Their attitude was exemplary and if they can carry that forward to next season and add a Plan B and Plan C to their back line, maybe with an out an out flier and a risk taking out half, they may be able to challenge on two fronts. Looking forward to it already. 😀
The Front Row Union Ireland U20 Player of the Year.
In such a hard working, closely knit squad there were plenty of contenders for our selection for Player of the Year.
It’s particularly difficult this season as we would have normally covered five or six or their matches live which would have given us 4,000 – 6,000 photos to sort through which really lets you see who is doing what in the background. Unfortunately we didn’t get to any games this season.
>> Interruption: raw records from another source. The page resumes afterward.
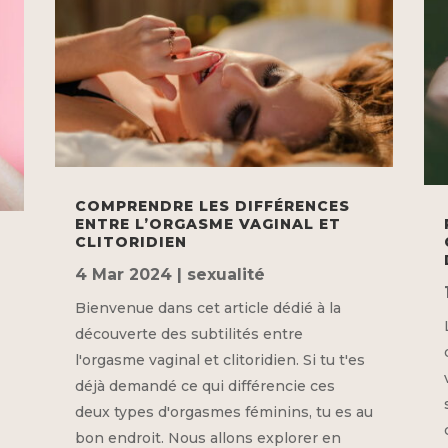
COMPRENDRE LES DIFFÉRENCES
ENTRE L’ORGASME VAGINAL ET
CLITORIDIEN
4 Mar 2024
|
sexualité
Bienvenue dans cet article dédié à la
découverte des subtilités entre
u
l'orgasme vaginal et clitoridien. Si tu t'es
déjà demandé ce qui différencie ces
deux types d'orgasmes féminins, tu es au
bon endroit. Nous allons explorer en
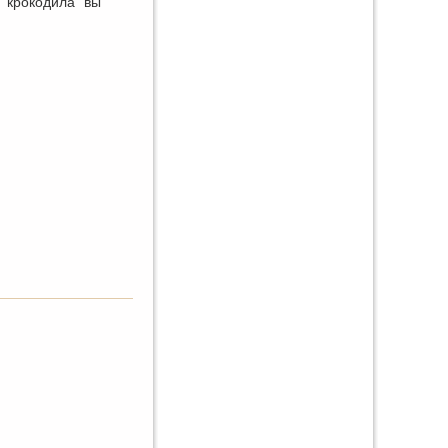
 “крокодила” вы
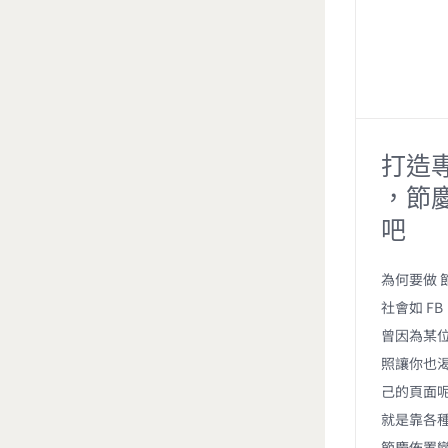
打造專
，節
吧
為何要做 
社會如 FB 
曾因為某
照讓你也
己的頁面呢
就是靠各種
節慶佈置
Obviously, the three players named above, Liam Turner, Ben Healy and Dylan Tierney-Martin were all well in the hunt as were, UCD players, Charlie Ryan, who was magnificent as captain, and John Hodnett who impressed in the back row. Ulster’s Angus Kernohan also impressed with his composure throughout and I would have loved to have seen more of David McCann and Stewart Moore.
However, there was one player who began to catch my attention more and more as the World Championship progressed and it’s somewhat fitting that The Front Row Union’s Ireland U20’s Player of the Year goes to a front row player that was consistently the cornerstone of their potent scrum, none other than Dublin University’s Tom Clarkson.